The world’s leading publication for data science, AI, and ML professionals.

Scaling Flower with Multiprocessing

Learn how to scale your Federated Learning experiments using the Flower framework and multiprocessing with PyTorch.

Making Sense of Big Data

Photo by Mitchel Lensink on Unsplash
Photo by Mitchel Lensink on Unsplash

A short Introduction to Federated Learning:

Recent technologies produce more and more data as they evolve, collecting them in large quantities in order to train accurate models is becoming increasingly accessible. However, this raises privacy concerns and, to ensure their protection, people are currently covered by a number of laws depending on where they live (for instance GDPR in Europe). The traditional approach of machine learning consisting in accumulating data in a single spot to train models can’t be blindly applied when personal data is involved.

To tackle this issue, Google released in 2016 a new paradigm to train models called Federated Learning and applied it to its Google Keyboard app [1a] [1b]. It was introduced to leverage the problem in domain difference between the publicly available datasets they trained their model on, and the private data users would produce.

As specified in the Federated Learning book [2], in order for this paradigm to work, it needs to respect 4 main principles which are:

At least 2 entities want to train a model, have data they own and are ready to use it.

• During training, the data doesn’t leave its original owner.

• The model can be transferred from one entity to another through protected means.

• The resulting model performances are a good approximation of the ideal model trained with all data owned by a single entity.

The last point is also telling us that Federated Learning can’t always be applied. Its biggest drawbacks are that, at least for now, Federated Learning is sensitive to attacks from the inside [3], is not guaranteed to converge [4] and needs enough clients to achieve its results [5]. However, when applied correctly, it can produce models that wouldn’t have been obtained through regular means as shown by Google and their Google Keyboard.
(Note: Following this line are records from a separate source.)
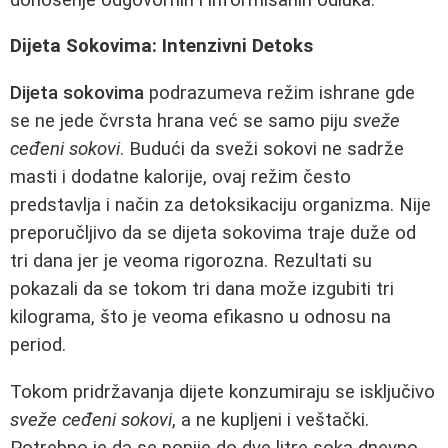
Dijeta Sokovima: Intenzivni Detoks
Dijeta sokovima
podrazumeva režim ishrane gde
se ne jede čvrsta hrana već se samo piju
sveže
ceđeni sokovi
. Budući da sveži sokovi ne sadrže
masti i dodatne kalorije, ovaj režim često
predstavlja i način za detoksikaciju organizma. Nije
preporučljivo da se dijeta sokovima traje duže od
tri dana jer je veoma rigorozna. Rezultati su
pokazali da se tokom tri dana može izgubiti tri
kilograma, što je veoma efikasno u odnosu na
period.
Tokom pridržavanja dijete konzumiraju se isključivo
sveže ceđeni sokovi
, a ne kupljeni i veštački.
Potrebno je da se popije do dve litre soka dnevno,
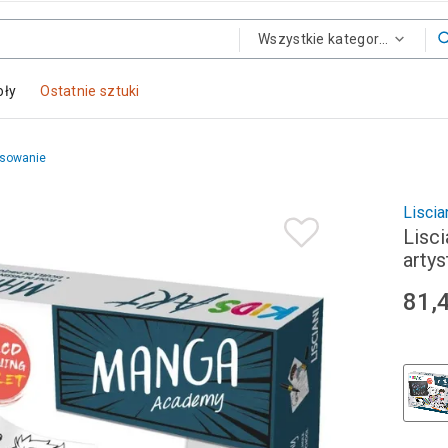
Wszystkie kategorie
oły
Ostatnie sztuki
ysowanie
Liscia
Lisci
arty
81,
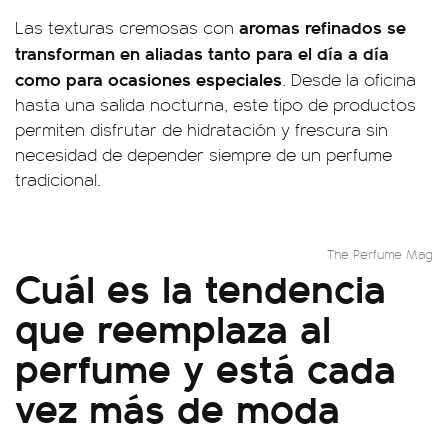
aromas refinados se
Las texturas cremosas con
transforman en aliadas tanto para el día a día
como para ocasiones especiales
. Desde la oficina
hasta una salida nocturna, este tipo de productos
permiten disfrutar de hidratación y frescura sin
necesidad de depender siempre de un perfume
tradicional.
The Perfume Mag
Cuál es la tendencia
que reemplaza al
perfume y está cada
vez más de moda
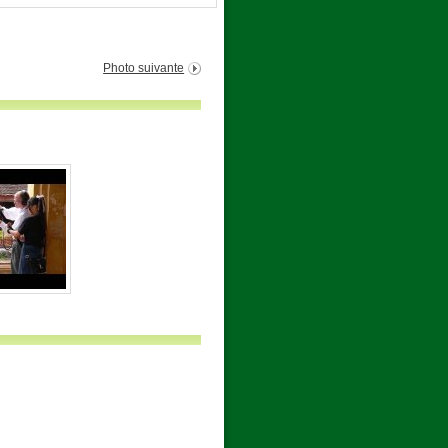
Photo suivante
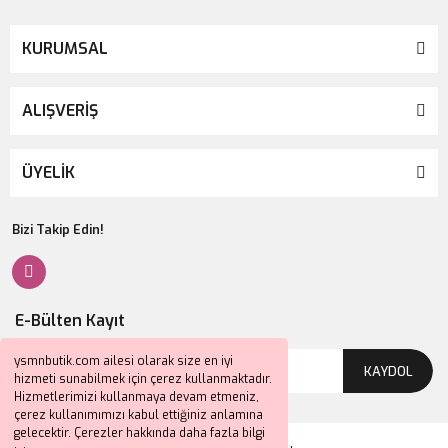
KURUMSAL
ALIŞVERİŞ
ÜYELİK
Bizi Takip Edin!
E-Bülten Kayıt
ysmnbutik.com ailesi olarak size en iyi
KAYDOL
hizmeti sunabilmek için çerez kullanmaktadır.
Hizmetlerimizi kullanmaya devam etmeniz,
çerez kullanımımızı kabul ettiğiniz anlamına
gelecektir. Çerezler hakkında daha fazla bilgi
As of now, only a few frameworks exist to implement it, since it’s a fairly new concept. TensorFlow has developed its own version called TensorFlow Federated. PyTorch has yet to get its own implementation, but they do exist compatible frameworks such as PySyft, developed by OpenMined, and Flower which will be the main focus of this post.

Why use Flower:

Flower is a recent framework for Federated Learning, created in 2020. Contrary to TensorFlow Federated and PySyft which are linked to a single framework, Flower can be used with all of them by design. It focuses on giving tools for applying Federated Learning efficiently and allows you to focus on the training itself. Implementing a basic Federated setting with Flower is really simple (20 lines of code is enough) and the rewriting needed to adapt a centralized code to a federated one is minimal.

As well, the range of compatible devices is quite large: from mobile devices, to Raspberry Pi, servers and others. Its architecture also allows scalability up to 1000s of clients as shown in their paper [6]. It is overall a really great framework to experiment with.

The GPU problem:

If you want to emulate a federated learning setting locally, it’s really easy to scale to as much clients as your CPU allows you to. For basic models, CPU is more than enough and there is no need to extend training on GPU. However when using bigger models or bigger datasets, you might want to move to GPU in order to greatly improve the training speed.

This is where you can encounter a problem in scaling your Federated setting. Indeed, unlike some other frameworks, Flower’s goal is to allow easy deployment from research/prototype to production so they treat clients as independent processes. Additionally, when accessing the GPU, CUDA will automatically allocate a fixed amount of memory so that it has enough room to work with before asking for more.

However, this memory can’t be freed at all, at least not until the process exits. This means that if you are launching 100 clients and sample 10 of them per round and are using the GPU, every time a client will access it, there will be leftover memory that can’t be released and it will keep growing as new clients are sampled. In the long term, your GPU needs as much memory as there are clients launched.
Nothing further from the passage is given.